I will never forget the way former Supreme Court Justice Sandra Day O’Connor dismissed the votes of the 19,000 people in Palm Beach County, Florida who inadvertently double-voted in the 2004 presidential contest because of the notoriously confusing “butterfly” ballot. An exasperated, “It couldn’t be clearer,” was her take on the ballot instructions to voters.
To my mind, Justice O’Connor’s apparent disdain for those who lacked her legal sophistication and education was thoughtless and insulting. I couldn’t help thinking of my mother—an 83-year-old immigrant from Mexico who became a citizen in 1993, speaks English, reads the newspaper every day, and cares deeply about this country and what its future holds for her grandchildren. Yet she can become easily frustrated by things that are disorienting to her, and had she been a Florida voter, she might well have been flustered by a poorly designed ballot—all the more so because she takes her responsibility to vote so seriously.
How glib and easy it seemed for Justice O’Connor to write off the votes and rights of individuals like my mother, people who faced obstacles that Justice O’Connor could not easily imagine. Since Justice O’Connor left the bench in 2006, the members of the court’s emerging 5-4 conservative majority have shown themselves to be even more strikingly out of touch with people whose lives are directly affected by their decisions, particularly those whose life stories are least like their own.
In allowing Indiana’s voter ID law to stand, despite the Constitution’s promise of equal protection under the law, the majority found it easy to dismiss the heavy burdens the new scheme would place on indigent, elderly, or disabled voters. According to Justice Antonin Scalia, the costs and substantial inconveniences placed by the scheme on certain easily identifiable groups of voters amounted to no more than “the same burden for everyone.”
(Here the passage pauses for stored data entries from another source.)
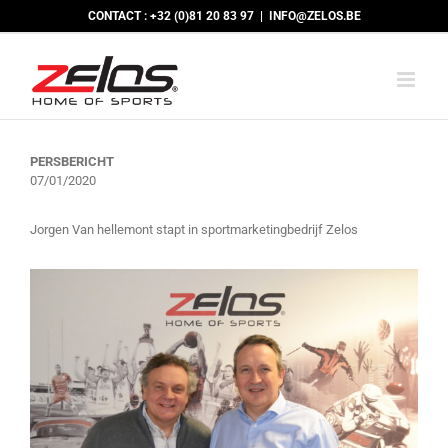
Skip
CONTACT : +32 (0)81 20 83 97
|
INFO@ZELOS.BE
to
content
PERSBERICHT
07/01/2020
Jorgen Van hellemont stapt in sportmarketingbedrijf Zelos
Or consider the court’s recent decision on desegregation. In rejecting the brave efforts of school authorities to voluntarily desegregate schools in districts where large numbers of children are growing up in racial and socio-economic isolation, Chief Justice John Roberts unhelpfully concluded with the tired tautology that, “The way to stop discrimination on the basis of race is to stop discriminating on the basis of race.”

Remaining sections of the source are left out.